Don’t get me wrong, Peppers is an awesome player, and any team would want to have him. He’s electrifying as a return man, can be dangerous with the ball in his hands, and is really, really good at shutting down and blowing up opposing screens and plays in the flat. Except that’s just it. That’s the only thing he’s really good at on defense. Not that the ability to sniff out a screen isn’t important or useful, but that can’t be what earns the guy the B1G DPOY honor. Especially when he’s got probably the best cover corner in the nation on his team.
If you don’t agree with me, or believe I’m just being a hater, take a look at Peppers statistics in Big Ten Play and where he ranks among Big Ten players.
Does impact on the field go beyond stats? Of course. But that’s not to say that numbers don’t matter. Even if you wanted to throw out the numbers completely, Peppers winning DPOY still doesn’t add up. He’s a good tackler that’s very quick to get around the field and to the ball carrier when he does make a play, but too often in run defense is Peppers just not strong enough to get past opposing linemen. I also wouldn’t trust him one-on-one in coverage. While his speed is probably his greatest asset in his game, it can also be a detriment when he’s not allowing a play or gap to develop and essentially runs himself out of the play.
Lauding Peppers as the Defensive Player of the Year allows us to look at just his defense in a vacuum.
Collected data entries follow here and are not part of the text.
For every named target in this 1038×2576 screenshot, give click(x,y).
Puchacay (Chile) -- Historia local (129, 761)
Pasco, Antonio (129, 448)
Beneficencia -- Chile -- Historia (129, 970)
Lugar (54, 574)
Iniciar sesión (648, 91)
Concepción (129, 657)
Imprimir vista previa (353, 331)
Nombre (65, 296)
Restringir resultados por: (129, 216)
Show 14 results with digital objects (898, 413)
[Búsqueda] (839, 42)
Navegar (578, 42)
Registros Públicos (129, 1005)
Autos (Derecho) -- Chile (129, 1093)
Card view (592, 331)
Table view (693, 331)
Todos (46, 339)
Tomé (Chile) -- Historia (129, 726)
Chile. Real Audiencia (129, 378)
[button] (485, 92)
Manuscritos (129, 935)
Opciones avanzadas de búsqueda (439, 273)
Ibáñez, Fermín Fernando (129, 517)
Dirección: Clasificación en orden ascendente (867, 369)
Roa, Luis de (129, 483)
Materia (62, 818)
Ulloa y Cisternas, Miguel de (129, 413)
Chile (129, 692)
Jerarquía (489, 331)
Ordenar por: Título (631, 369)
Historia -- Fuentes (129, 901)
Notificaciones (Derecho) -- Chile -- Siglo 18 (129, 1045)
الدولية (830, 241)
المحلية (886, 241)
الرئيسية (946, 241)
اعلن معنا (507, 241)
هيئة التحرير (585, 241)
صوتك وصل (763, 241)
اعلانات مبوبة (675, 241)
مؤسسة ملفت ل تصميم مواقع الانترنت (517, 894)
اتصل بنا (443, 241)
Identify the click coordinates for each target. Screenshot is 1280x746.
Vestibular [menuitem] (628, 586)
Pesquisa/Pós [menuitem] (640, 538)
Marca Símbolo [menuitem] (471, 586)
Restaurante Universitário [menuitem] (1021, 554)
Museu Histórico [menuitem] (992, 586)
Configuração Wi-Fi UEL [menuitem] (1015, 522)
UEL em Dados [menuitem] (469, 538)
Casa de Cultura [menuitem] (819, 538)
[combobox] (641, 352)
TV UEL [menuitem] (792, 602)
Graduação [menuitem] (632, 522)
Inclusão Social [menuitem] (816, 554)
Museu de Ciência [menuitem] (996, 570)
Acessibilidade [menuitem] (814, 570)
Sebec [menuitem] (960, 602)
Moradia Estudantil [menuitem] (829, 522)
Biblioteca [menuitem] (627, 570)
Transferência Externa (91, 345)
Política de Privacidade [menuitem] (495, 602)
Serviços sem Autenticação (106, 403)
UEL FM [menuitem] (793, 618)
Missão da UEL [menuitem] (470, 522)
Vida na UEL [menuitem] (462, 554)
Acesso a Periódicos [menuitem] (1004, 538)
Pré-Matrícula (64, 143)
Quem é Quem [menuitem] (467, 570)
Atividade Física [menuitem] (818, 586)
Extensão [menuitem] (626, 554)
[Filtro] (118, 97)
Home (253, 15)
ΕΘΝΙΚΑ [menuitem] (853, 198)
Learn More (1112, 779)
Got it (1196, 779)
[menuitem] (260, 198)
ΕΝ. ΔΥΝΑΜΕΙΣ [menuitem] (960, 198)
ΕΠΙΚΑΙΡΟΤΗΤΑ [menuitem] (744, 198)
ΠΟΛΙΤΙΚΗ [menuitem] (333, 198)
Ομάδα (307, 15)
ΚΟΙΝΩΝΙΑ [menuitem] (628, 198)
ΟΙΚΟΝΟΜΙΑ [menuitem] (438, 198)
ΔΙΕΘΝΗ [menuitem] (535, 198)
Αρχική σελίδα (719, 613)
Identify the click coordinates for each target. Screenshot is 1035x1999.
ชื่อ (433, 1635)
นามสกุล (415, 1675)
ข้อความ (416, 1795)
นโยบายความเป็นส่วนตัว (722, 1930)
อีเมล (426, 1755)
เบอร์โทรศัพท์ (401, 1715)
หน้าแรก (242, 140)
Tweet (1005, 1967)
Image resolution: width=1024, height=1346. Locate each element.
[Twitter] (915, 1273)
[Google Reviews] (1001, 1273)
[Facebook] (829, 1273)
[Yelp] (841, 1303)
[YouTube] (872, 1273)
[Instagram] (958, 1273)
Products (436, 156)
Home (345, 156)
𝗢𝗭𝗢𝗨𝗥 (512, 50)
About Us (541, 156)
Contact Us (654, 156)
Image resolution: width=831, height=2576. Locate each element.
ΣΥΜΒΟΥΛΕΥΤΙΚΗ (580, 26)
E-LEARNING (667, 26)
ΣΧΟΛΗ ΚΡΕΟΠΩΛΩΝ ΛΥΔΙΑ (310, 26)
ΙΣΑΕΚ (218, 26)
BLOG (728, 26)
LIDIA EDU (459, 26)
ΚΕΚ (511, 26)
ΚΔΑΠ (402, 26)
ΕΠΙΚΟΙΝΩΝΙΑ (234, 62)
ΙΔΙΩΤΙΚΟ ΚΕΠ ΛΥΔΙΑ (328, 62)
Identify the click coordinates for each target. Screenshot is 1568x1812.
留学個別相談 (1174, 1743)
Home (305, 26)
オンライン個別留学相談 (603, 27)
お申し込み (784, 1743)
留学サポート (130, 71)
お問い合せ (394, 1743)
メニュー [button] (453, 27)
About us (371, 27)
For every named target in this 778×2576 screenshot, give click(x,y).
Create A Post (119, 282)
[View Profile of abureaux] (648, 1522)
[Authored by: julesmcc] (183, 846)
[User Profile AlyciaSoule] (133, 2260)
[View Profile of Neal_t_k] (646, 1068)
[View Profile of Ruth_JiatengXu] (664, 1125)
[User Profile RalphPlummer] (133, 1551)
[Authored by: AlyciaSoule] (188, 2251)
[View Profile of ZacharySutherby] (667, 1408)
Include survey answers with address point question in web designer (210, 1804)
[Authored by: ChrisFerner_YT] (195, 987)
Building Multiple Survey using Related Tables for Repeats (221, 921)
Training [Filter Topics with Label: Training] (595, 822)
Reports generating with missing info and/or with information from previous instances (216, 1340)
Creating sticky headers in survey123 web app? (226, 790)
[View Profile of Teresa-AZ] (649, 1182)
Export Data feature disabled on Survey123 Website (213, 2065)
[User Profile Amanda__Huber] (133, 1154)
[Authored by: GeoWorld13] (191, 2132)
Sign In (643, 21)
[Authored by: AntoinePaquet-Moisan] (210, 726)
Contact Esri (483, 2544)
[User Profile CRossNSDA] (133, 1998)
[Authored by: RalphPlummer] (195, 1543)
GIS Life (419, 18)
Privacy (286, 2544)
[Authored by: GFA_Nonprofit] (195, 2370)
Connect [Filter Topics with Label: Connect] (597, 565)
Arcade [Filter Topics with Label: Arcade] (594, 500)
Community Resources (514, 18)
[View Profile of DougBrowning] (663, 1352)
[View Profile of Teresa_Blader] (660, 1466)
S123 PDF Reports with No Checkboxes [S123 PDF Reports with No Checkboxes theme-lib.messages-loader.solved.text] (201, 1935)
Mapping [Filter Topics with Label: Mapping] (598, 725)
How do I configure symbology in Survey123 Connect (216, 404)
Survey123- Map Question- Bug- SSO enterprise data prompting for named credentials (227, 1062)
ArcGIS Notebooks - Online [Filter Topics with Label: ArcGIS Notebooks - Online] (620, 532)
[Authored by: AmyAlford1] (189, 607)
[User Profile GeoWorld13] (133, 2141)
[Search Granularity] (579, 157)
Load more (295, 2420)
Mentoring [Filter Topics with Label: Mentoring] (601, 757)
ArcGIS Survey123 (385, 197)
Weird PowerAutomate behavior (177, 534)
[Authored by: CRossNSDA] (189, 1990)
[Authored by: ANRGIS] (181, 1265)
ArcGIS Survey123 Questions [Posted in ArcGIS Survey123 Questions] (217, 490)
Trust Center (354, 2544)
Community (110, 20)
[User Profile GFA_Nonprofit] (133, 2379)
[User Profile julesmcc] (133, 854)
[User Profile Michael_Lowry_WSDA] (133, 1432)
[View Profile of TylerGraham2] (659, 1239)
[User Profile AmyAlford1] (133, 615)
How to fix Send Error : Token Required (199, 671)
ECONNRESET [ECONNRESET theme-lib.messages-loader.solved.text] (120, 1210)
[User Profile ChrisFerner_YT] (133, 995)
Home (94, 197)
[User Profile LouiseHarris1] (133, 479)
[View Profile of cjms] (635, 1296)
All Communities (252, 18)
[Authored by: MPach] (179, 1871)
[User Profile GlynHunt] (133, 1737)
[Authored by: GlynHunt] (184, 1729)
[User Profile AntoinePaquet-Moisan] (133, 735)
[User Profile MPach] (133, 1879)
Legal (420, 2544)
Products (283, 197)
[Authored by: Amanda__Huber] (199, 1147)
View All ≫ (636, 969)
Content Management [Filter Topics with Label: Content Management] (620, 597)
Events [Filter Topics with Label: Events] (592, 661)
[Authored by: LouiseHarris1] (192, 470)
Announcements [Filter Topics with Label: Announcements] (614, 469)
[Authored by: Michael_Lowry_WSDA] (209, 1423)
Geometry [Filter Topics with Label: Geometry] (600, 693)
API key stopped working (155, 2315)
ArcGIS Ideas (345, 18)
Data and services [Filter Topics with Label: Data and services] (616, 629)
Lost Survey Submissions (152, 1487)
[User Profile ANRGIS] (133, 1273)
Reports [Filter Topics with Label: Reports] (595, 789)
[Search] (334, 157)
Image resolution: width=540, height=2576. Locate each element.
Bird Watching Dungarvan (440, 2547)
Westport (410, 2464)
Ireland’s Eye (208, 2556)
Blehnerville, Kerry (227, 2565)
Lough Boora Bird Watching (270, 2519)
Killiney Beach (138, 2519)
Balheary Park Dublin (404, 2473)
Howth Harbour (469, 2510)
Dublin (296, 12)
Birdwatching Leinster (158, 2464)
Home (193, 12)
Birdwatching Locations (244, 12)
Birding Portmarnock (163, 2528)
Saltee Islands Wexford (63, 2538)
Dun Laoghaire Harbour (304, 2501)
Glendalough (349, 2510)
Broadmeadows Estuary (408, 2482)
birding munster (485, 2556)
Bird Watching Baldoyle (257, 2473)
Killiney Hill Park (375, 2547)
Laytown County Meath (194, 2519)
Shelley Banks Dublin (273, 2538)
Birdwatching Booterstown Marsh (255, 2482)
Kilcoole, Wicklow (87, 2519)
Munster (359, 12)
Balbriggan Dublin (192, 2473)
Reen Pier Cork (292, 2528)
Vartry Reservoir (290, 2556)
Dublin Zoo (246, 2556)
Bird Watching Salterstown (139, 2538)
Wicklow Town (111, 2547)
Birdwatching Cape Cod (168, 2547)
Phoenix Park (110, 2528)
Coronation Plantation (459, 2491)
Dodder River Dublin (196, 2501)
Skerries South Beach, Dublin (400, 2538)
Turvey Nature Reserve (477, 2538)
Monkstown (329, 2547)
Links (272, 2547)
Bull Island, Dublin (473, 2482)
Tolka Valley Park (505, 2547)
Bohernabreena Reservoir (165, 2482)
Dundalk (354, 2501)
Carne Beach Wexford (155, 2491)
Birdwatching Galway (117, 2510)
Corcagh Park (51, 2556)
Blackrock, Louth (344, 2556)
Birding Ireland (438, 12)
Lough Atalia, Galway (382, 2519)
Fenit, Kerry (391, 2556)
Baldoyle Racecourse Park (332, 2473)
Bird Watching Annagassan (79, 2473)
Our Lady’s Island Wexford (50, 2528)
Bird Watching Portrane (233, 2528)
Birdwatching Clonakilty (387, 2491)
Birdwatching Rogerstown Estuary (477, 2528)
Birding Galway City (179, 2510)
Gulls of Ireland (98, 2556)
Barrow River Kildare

That means no special teams, or offensive skills are to be taken into account when determining this award. If you are going to look at Peppers’ defensive skills and responsibilities solely, he doesn’t even come close to being the best in the Big Ten. He’s not even the best defensive player on his own team.
This will most likely be taken as a piece that is bashing Peppers, but it’s not. He’s a good defensive player. Far from great, and even further from a liability. This is bashing the hype surrounding him. The hype that inexplicably translated itself into an award crowning him the best defensive player in the Big Ten.